Activity
Each line of data below is to be returned exactly, leaving out any picture.

Recorded data
_ _ _ _ _

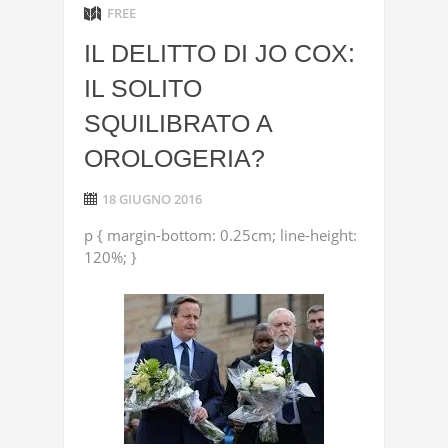
FREE
IL DELITTO DI JO COX:
IL SOLITO
SQUILIBRATO A
OROLOGERIA?
18 GIUGNO 2016
p { margin-bottom: 0.25cm; line-height:
120%; }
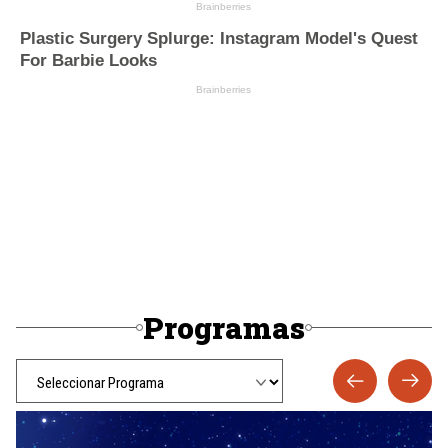
Programas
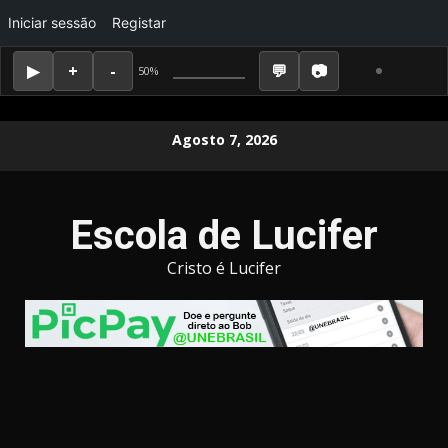
Iniciar sessão
Registar
50%
Skip
Agosto 7, 2026
to
content
Escola de Lucifer
Cristo é Lucifer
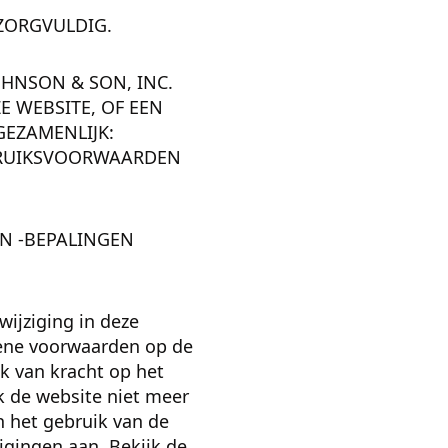
 ZORGVULDIG.
OHNSON & SON, INC.
ZE WEBSITE, OF EEN
GEZAMENLIJK:
EBRUIKSVOORWAARDEN
EN -BEPALINGEN
wijziging in deze
iene voorwaarden op de
k van kracht op het
 de website niet meer
n het gebruik van de
igingen aan. Bekijk de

_ _ _ _ _

Exercise result
FREE
IL DELITTO DI JO COX:
IL SOLITO
SQUILIBRATO A
OROLOGERIA?
18 GIUGNO 2016
p { margin-bottom: 0.25cm; line-height:
120%; }
Programas
Iniciar sessão
Registar
50%
Skip
Agosto 7, 2026
to
content
Escola de Lucifer
Cristo é Lucifer
 ZORGVULDIG.
OHNSON & SON, INC.
ZE WEBSITE, OF EEN
GEZAMENLIJK:
EBRUIKSVOORWAARDEN
EN -BEPALINGEN
wijziging in deze
iene voorwaarden op de
k van kracht op het
 de website niet meer
n het gebruik van de
igingen aan. Bekijk de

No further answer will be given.